O arrependimento portanto parece culminação de toda a encenação da paranoia de ter sua vida dividida em estágios, em salas organizadas, que Frankenheimer e Wong Howe promovem. O retorno à empresa para mudar novamente de identidade vira calvário do mecanismo kafkiano da corporação capitalista, vidas a serem regurgitadas em prol do mercado, um doloroso flashback involuntário de Tony voltando à sala na qual entrou por acidente quando ainda era ainda Arthur, mas agora com motivo definido: uma eterna espera. Seu corpo é dispensável sob os olhos poderosos, e como tal pode ser reaproveitado se isso for lucro. A sua liberdade, no entanto, permanece um sonho intocado por quem silenciosamente já ditava seu cotidiano desde o princípio.
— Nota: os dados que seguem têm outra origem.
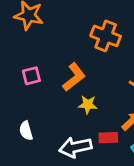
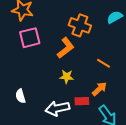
pink square: (31, 76) -> (30, 38), moved, size x1.5
orange L-shape: (74, 77) -> (66, 48), moved

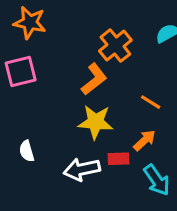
orange cross: (80, 25) -> (115, 46), turned 30
pink square: (30, 38) -> (21, 72), moved
yellow star: (67, 77) -> (96, 122), size x1.6

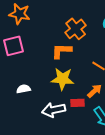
orange L-shape: (94, 79) -> (62, 51), turned -140
white semicircle: (27, 151) -> (24, 89), moved, turned 96

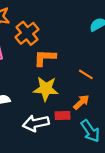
orange cross: (76, 29) -> (27, 33), moved

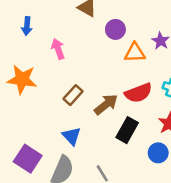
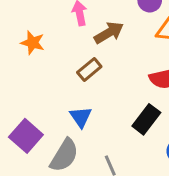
orange star: (22, 79) -> (33, 43), size x0.7
brown arrow: (106, 104) -> (109, 33), moved

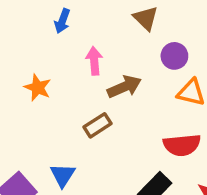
blue triangle: (81, 117) -> (63, 175), moved

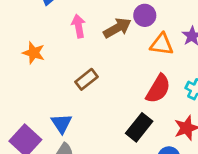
brown arrow: (124, 87) -> (117, 28), moved
red semicircle: (182, 145) -> (158, 89), turned -48

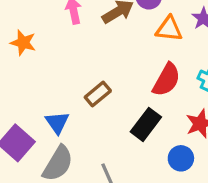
brown rectangle: (86, 79) -> (98, 94), moved

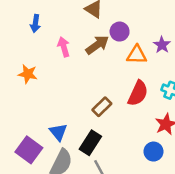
brown rectangle: (98, 94) -> (102, 107), moved
black rectangle: (146, 124) -> (90, 143), moved

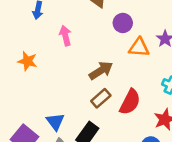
brown arrow: (97, 45) -> (101, 71), moved
red semicircle: (138, 93) -> (130, 102), moved

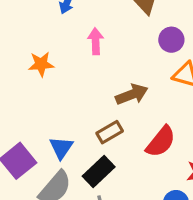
orange star: (27, 61) -> (41, 64), turned -30
brown rectangle: (101, 98) -> (110, 132), moved

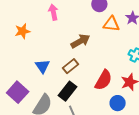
red semicircle: (161, 142) -> (103, 80), moved
blue triangle: (61, 148) -> (42, 66), moved

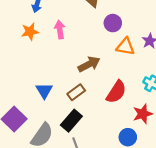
orange star: (22, 31) -> (30, 32), moved
red semicircle: (103, 80) -> (116, 92), moved

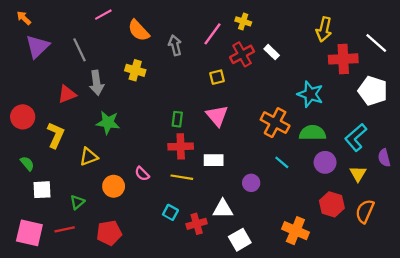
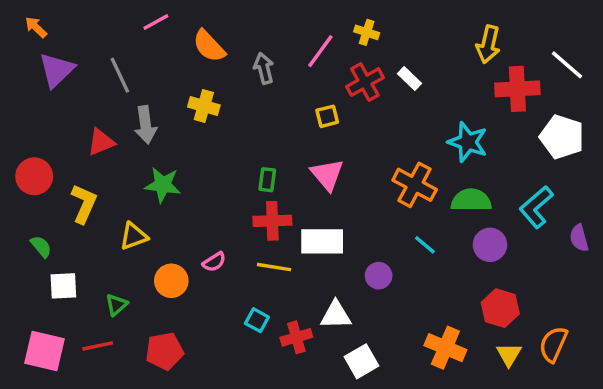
white rectangle: (214, 160) -> (322, 241), size x1.4
pink semicircle: (142, 174) -> (214, 262), turned -77
yellow triangle: (358, 174) -> (509, 354), moved
orange semicircle: (365, 211) -> (553, 344), moved

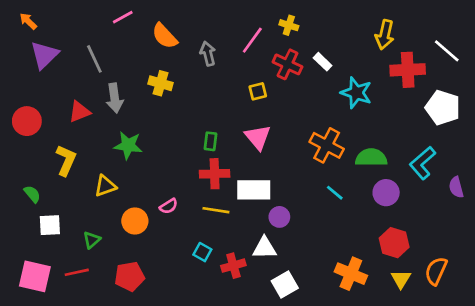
red cross: (365, 82) -> (287, 64), turned -36
cyan star: (468, 142) -> (356, 93), moved
red circle: (34, 176) -> (27, 121), moved
purple circle: (379, 276) -> (279, 217), moved

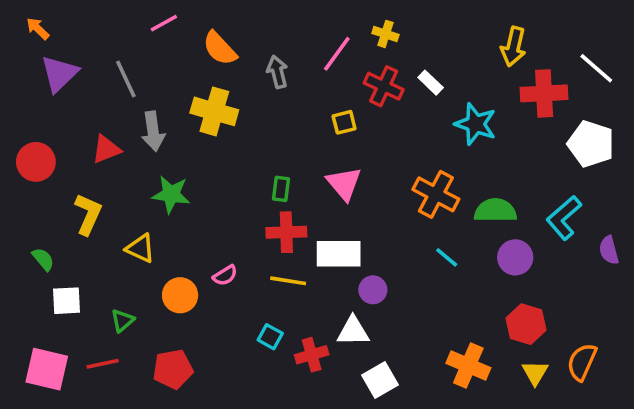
yellow cross: (161, 83) -> (214, 111), size x1.4
yellow triangle: (105, 186) -> (140, 248), turned 45

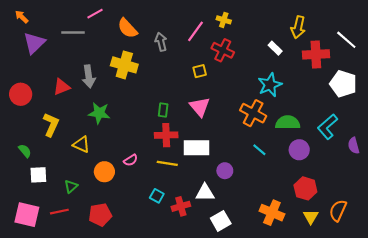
gray line: (126, 79) -> (73, 32), moved, turned -65
white rectangle: (431, 83) -> (275, 48), moved
cyan star: (476, 124) -> (270, 85), moved, turned 30
purple circle: (373, 290) -> (225, 171), moved

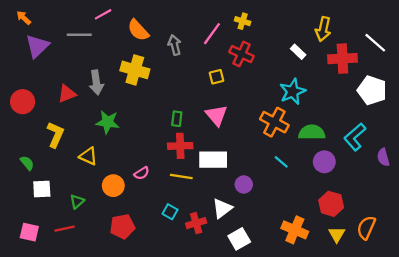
white triangle: (205, 193) -> (222, 208), turned -36
pink square: (27, 215) -> (29, 232), size x0.7
red pentagon: (100, 215) -> (122, 226), moved

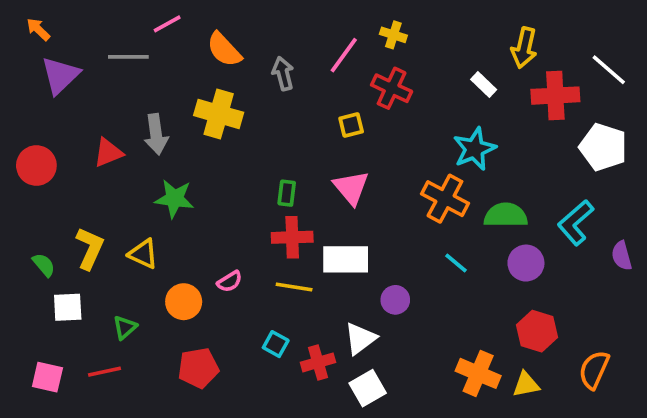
yellow L-shape: (55, 135) -> (90, 248), moved
yellow triangle: (337, 234) -> (526, 385), moved, turned 48
white square: (239, 239) -> (368, 388), moved

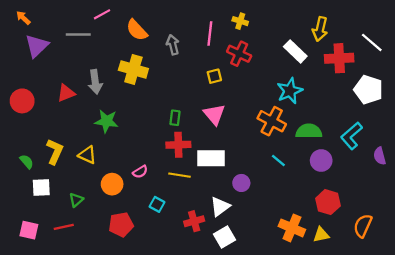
pink line: (344, 55) -> (210, 33), turned -30
white rectangle: (484, 85) -> (295, 51), size x1.5
cyan square: (276, 344) -> (157, 204), moved

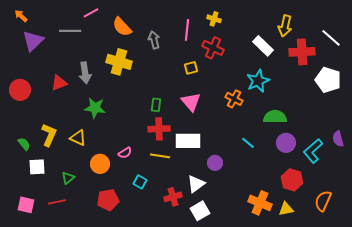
orange cross: (272, 121) -> (234, 99), moved, size x0.7
cyan L-shape: (352, 136) -> (313, 151), moved

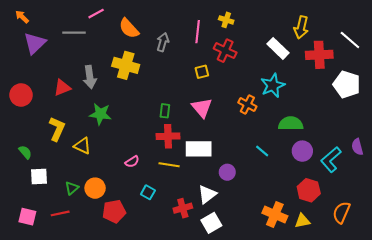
gray arrow: (154, 40) -> (163, 42), turned 30
yellow L-shape: (49, 135) -> (57, 129), moved
orange circle: (100, 164) -> (95, 188), moved

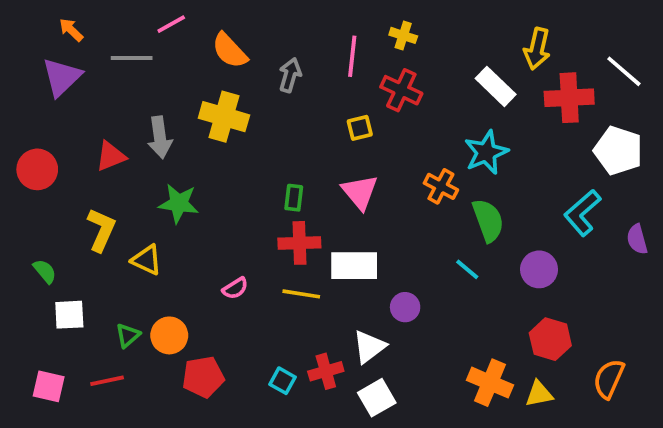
orange arrow: (22, 17) -> (71, 30), moved
green semicircle: (291, 124) -> (488, 220), moved, turned 70
purple semicircle: (357, 147) -> (637, 239), moved
cyan L-shape: (331, 160) -> (582, 213), moved
cyan square: (148, 192) -> (282, 381), moved

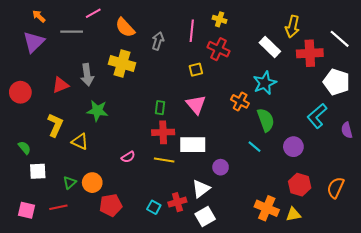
orange semicircle: (609, 379) -> (336, 188), moved

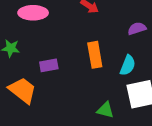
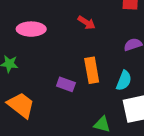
purple rectangle: (49, 65) -> (66, 84), moved, turned 30

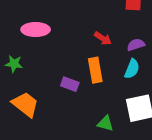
red arrow: (87, 23) -> (103, 38), moved
cyan semicircle: (124, 81) -> (132, 69), moved

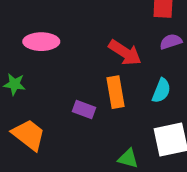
red arrow: (103, 38) -> (125, 53), size x1.5
purple semicircle: (136, 45) -> (171, 42), moved

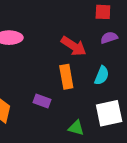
purple rectangle: (84, 110) -> (42, 101), moved

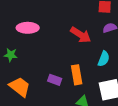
orange rectangle: (66, 77) -> (77, 75), moved

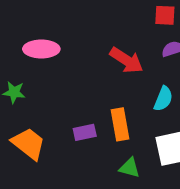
purple rectangle: (55, 80) -> (85, 132), turned -32

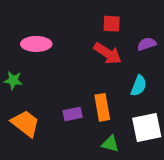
red square: (165, 15) -> (112, 24), moved

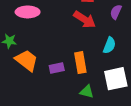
purple semicircle: (147, 44) -> (116, 12), turned -48
orange trapezoid: (25, 123) -> (27, 60), moved

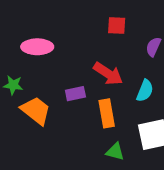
red arrow: (85, 19) -> (108, 74), moved
purple rectangle: (57, 68) -> (75, 94), moved

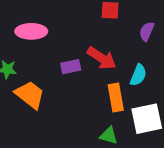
purple rectangle: (75, 94) -> (71, 67), moved
orange rectangle: (107, 113) -> (116, 98), moved

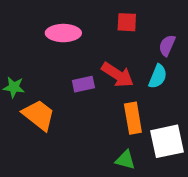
pink ellipse: (31, 31) -> (63, 33), moved
cyan semicircle: (138, 75) -> (158, 76), moved

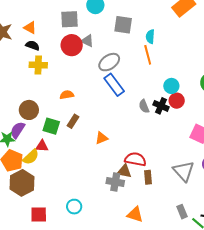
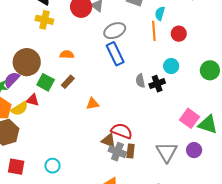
red circle: (177, 101) -> (179, 34), moved
black cross: (161, 106) -> (157, 84), turned 35
brown circle: (29, 110) -> (27, 62), size x1.4
gray cross: (115, 182) -> (117, 152), moved

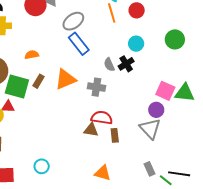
green square: (46, 82) -> (17, 87), size x1.4
orange triangle: (93, 104) -> (65, 79), moved, size x1.6
purple circle: (194, 150) -> (156, 110), moved
gray cross: (117, 152) -> (96, 87), moved

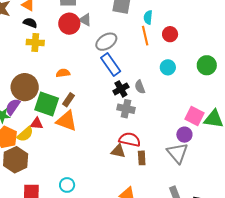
black cross: (126, 64) -> (121, 89), moved
orange triangle: (65, 79) -> (67, 121), moved, turned 40

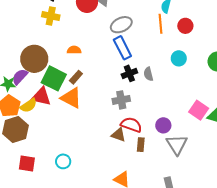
gray cross: (126, 109) -> (121, 100), moved, turned -30
red triangle: (37, 124) -> (41, 96), size x1.5
purple circle: (184, 135) -> (163, 125), moved

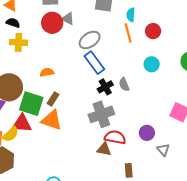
gray cross: (121, 100) -> (101, 114), size x1.4
brown rectangle: (141, 145) -> (129, 170), moved
gray triangle: (177, 145) -> (163, 150), size x0.6

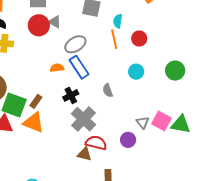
orange semicircle: (47, 72) -> (57, 68), moved
black cross: (105, 87) -> (71, 95), moved
gray cross: (101, 114) -> (83, 119), turned -30
gray triangle: (163, 150) -> (143, 122), moved

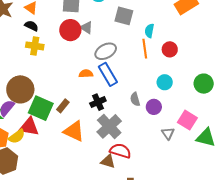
pink square: (162, 121) -> (187, 120), moved
orange triangle: (34, 122) -> (74, 131), moved
purple circle: (128, 140) -> (154, 107), moved

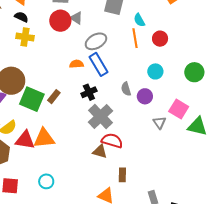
cyan semicircle: (149, 31) -> (139, 20), turned -40
red triangle: (29, 127) -> (25, 140), moved
orange triangle: (74, 131) -> (44, 138), moved, turned -30

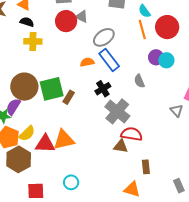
red circle: (160, 39) -> (167, 27), size x1.5
purple circle: (145, 96) -> (156, 57), moved
green square: (32, 99) -> (52, 89), moved, turned -30

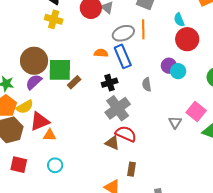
cyan semicircle: (144, 11) -> (179, 20), moved
orange line: (142, 30) -> (143, 29), moved
purple semicircle: (13, 107) -> (34, 82), moved
orange triangle: (64, 140) -> (50, 135), moved, size x0.6
red triangle: (45, 144) -> (40, 121), turned -40

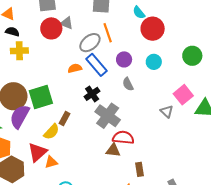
purple circle: (169, 66) -> (124, 59), moved
purple semicircle: (34, 82) -> (20, 117), size x1.4
brown rectangle: (74, 82) -> (65, 119), moved
yellow semicircle: (25, 107) -> (51, 132), moved
pink square: (196, 111) -> (183, 95), turned 30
As imagens distorcidas que abrem e fecham o filme, sinais de uma vida prestes a ruir sempre que os desejos são maiores que a necessidade de se conformar com o ambiente no qual fomos designados. O contrato com o diabo cuja máquina funciona sem percalços porque sabe que o indivíduo sempre terá a pulsão da mudança e do trânsito quando a harmonia com o ambiente não está acontecendo. O exílio de Antiochus é numa casa de luxo, sozinho diante do mar, mas como alguém que só encontra felicidade no coletivo delirante comungando, estar solitário diante daquela realidade forjada é o maior sinal de que o real é virtual, e como tal simulacro não existe além do plano artificial, imaterial, e portanto extracorpóreo.